Cuentan que Alejandro Magno, en su campaña por la India, llegó con su ejército a la orilla de un río. Pese a la orden dada a sus hombres de cruzarlo sin dilaciones, en cuanto las milicias ponían un pie en aquellas congeladas aguas, retrocedían prontamente. Alejandro, absolutamente colérico, descendió de su caballo y cruzó el río sin que su rostro generara ningún tipo de sentimiento. Al llegar a la otra orilla, miró a la tropa con los ojos inyectados en sangre y expresó: “Pero, me cago en la leche…, ¿veis lo que tengo que hacer para que me tengáis respeto?”. Respeto. De eso se trata, a fin de cuentas, de respeto…
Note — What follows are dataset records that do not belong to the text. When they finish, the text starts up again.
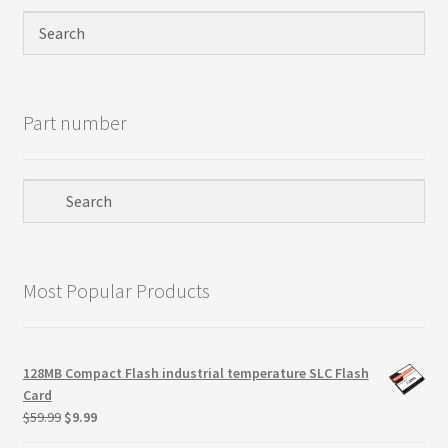
Privacy Policy
Products
Part number
Refund Policy
Return Policy
Samples
Most Popular Products
Sandisk
Shipping Policy
128MB Compact Flash industrial temperature SLC Flash
Card
SiliconSystems
Original
Current
$
59.99
$
9.99
price
price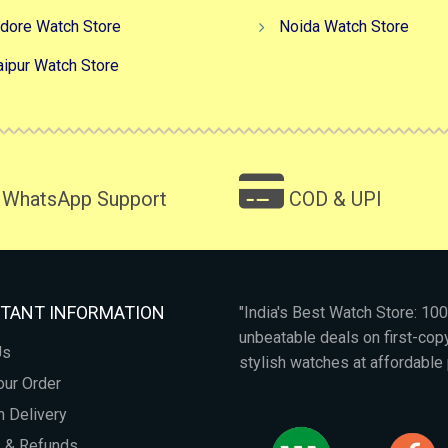
ndore Watch Store
Noida Watch Store
aipur Watch Store
WhatsApp Support
COD & UPI
TANT INFORMATION
"India's Best Watch Store: 1
unbeatable deals on first-co
Us
stylish watches at affordable 
our Order
 Delivery
s & Refunds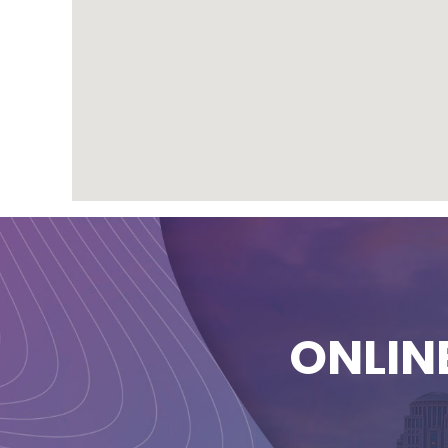
ONLIN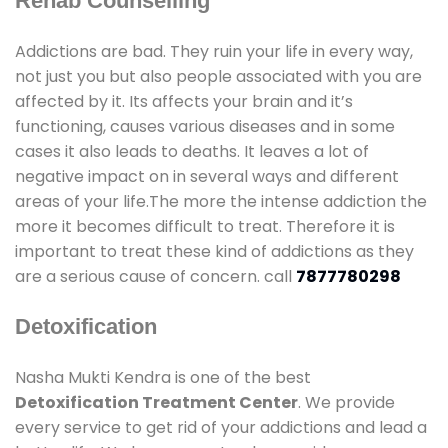
Rehab Counselling
Addictions are bad. They ruin your life in every way,
not just you but also people associated with you are
affected by it. Its affects your brain and it’s
functioning, causes various diseases and in some
cases it also leads to deaths. It leaves a lot of
negative impact on in several ways and different
areas of your life.The more the intense addiction the
more it becomes difficult to treat. Therefore it is
important to treat these kind of addictions as they
are a serious cause of concern. call
7877780298
Detoxification
Nasha Mukti Kendra is one of the best
Detoxification Treatment Center
. We provide
every service to get rid of your addictions and lead a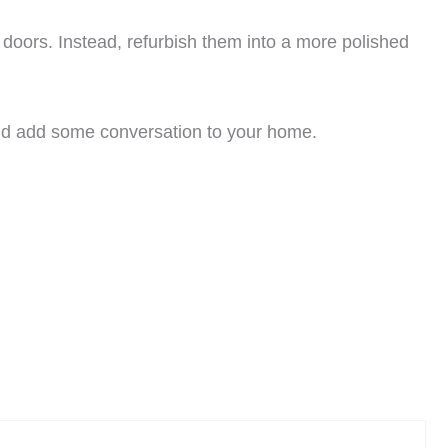
n doors. Instead, refurbish them into a more polished
 and add some conversation to your home.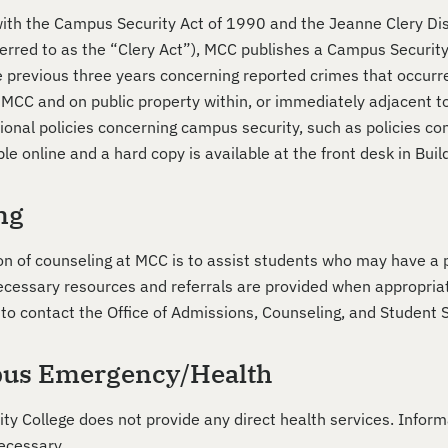
ith the Campus Security Act of 1990 and the Jeanne Clery Dis
erred to as the “Clery Act”), MCC publishes a Campus Security 
the previous three years concerning reported crimes that occur
y MCC and on public property within, or immediately adjacent t
tional policies concerning campus security, such as policies c
ble online and a hard copy is available at the front desk in Bu
ng
on of counseling at MCC is to assist students who may have a p
cessary resources and referrals are provided when appropriate
to contact the Office of Admissions, Counseling, and Student S
us Emergency/Health
y College does not provide any direct health services. Inform
ecessary.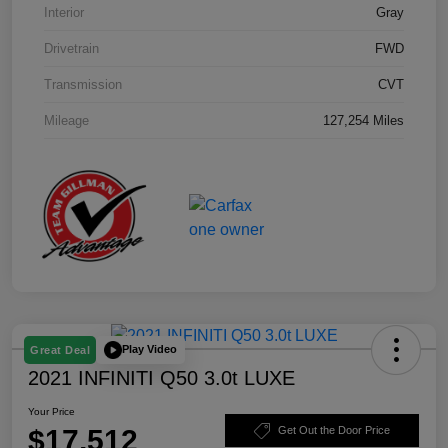
Interior
Gray
Drivetrain
FWD
Transmission
CVT
Mileage
127,254 Miles
Play Video
Great Deal
2021 INFINITI Q50 3.0t LUXE
Your Price
$17,512
Get Out the Door Price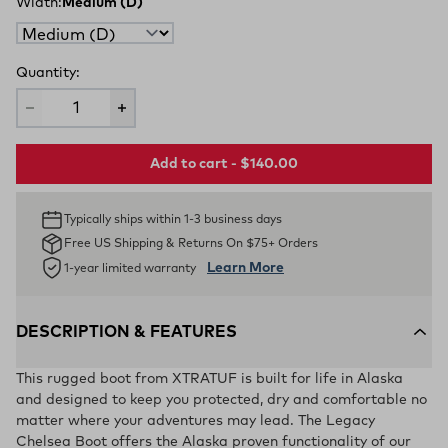
Width:
Medium (D)
Quantity:
Add to cart - $140.00
Typically ships within 1-3 business days
Free US Shipping & Returns On $75+ Orders
Learn More
1-year limited warranty
DESCRIPTION & FEATURES
This rugged boot from XTRATUF is built for life in Alaska
and designed to keep you protected, dry and comfortable no
matter where your adventures may lead. The Legacy
Chelsea Boot offers the Alaska proven functionality of our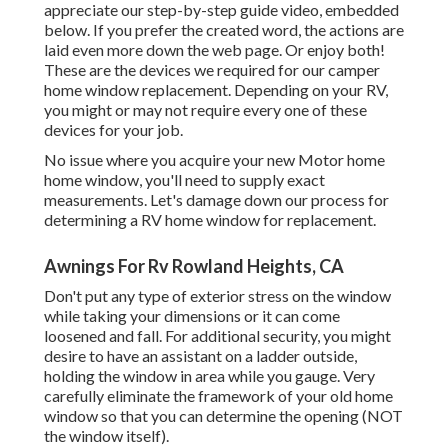
appreciate our step-by-step guide video, embedded
below. If you prefer the created word, the actions are
laid even more down the web page. Or enjoy both!
These are the devices we required for our camper
home window replacement. Depending on your RV,
you might or may not require every one of these
devices for your job.
No issue where you acquire your new Motor home
home window, you'll need to supply exact
measurements. Let's damage down our process for
determining a RV home window for replacement.
Awnings For Rv Rowland Heights, CA
Don't put any type of exterior stress on the window
while taking your dimensions or it can come
loosened and fall. For additional security, you might
desire to have an assistant on a ladder outside,
holding the window in area while you gauge. Very
carefully eliminate the framework of your old home
window so that you can determine the opening (NOT
the window itself).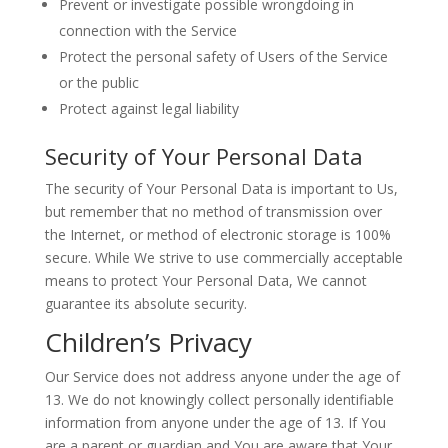
Prevent or investigate possible wrongdoing in
connection with the Service
Protect the personal safety of Users of the Service
or the public
Protect against legal liability
Security of Your Personal Data
The security of Your Personal Data is important to Us,
but remember that no method of transmission over
the Internet, or method of electronic storage is 100%
secure. While We strive to use commercially acceptable
means to protect Your Personal Data, We cannot
guarantee its absolute security.
Children’s Privacy
Our Service does not address anyone under the age of
13. We do not knowingly collect personally identifiable
information from anyone under the age of 13. If You
are a parent or guardian and You are aware that Your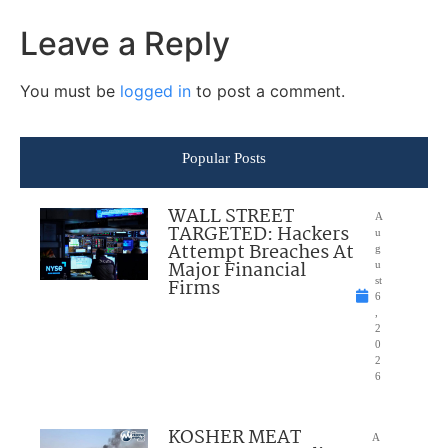
Leave a Reply
You must be
logged in
to post a comment.
Popular Posts
WALL STREET
A
TARGETED: Hackers
u
Attempt Breaches At
g
Major Financial
u
Firms
st
6
,
2
0
2
6
KOSHER MEAT
A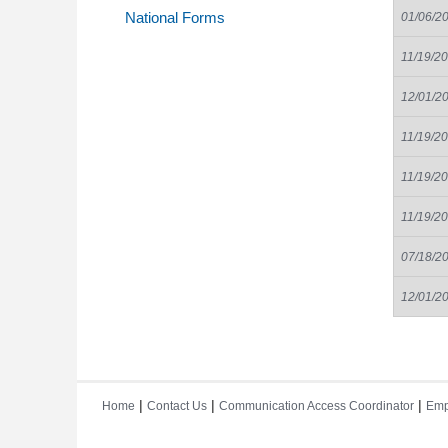
National Forms
01/06/2
11/19/2
12/01/2
11/19/2
11/19/2
11/19/2
07/18/2
12/01/2
|
|
|
Home
Contact Us
Communication Access Coordinator
Emp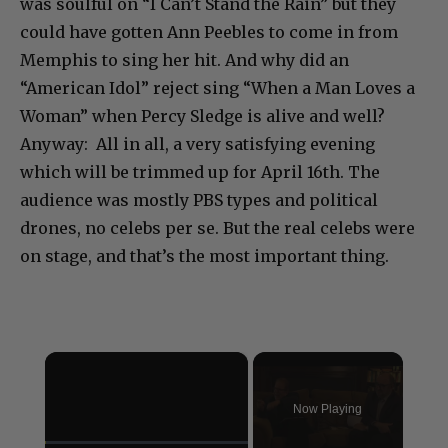
was soulful on “I Can’t Stand the Rain” but they
could have gotten Ann Peebles to come in from
Memphis to sing her hit. And why did an
“American Idol” reject sing “When a Man Loves a
Woman” when Percy Sledge is alive and well?
Anyway: All in all, a very satisfying evening
which will be trimmed up for April 16th. The
audience was mostly PBS types and political
drones, no celebs per se. But the real celebs were
on stage, and that’s the most important thing.
×
Now Playing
Poco se habla de los valores básicos del ser humano en nuestros días, y mucho menos del verdadero liderazgo. Porque, aunque algunos gobernantes piensen que el respeto se gana al estar sentado en un confortable sillón que consiente poder, la Historia nos ha demostrado que este tipo de actos sólo hacen prosperar a las élites, logrando con ello que siempre sean las personas más vulnerables las que tengan que ocuparse en comprar el pegamento que restaure los platos rotos que unos gobernantes insensatos lanzaron al aire sin pensar en los daños colaterales.
Y es que cabe recordar que el respeto siempre ha sido una calle de dos vías: si lo quieres recibir, lo tienes que dar.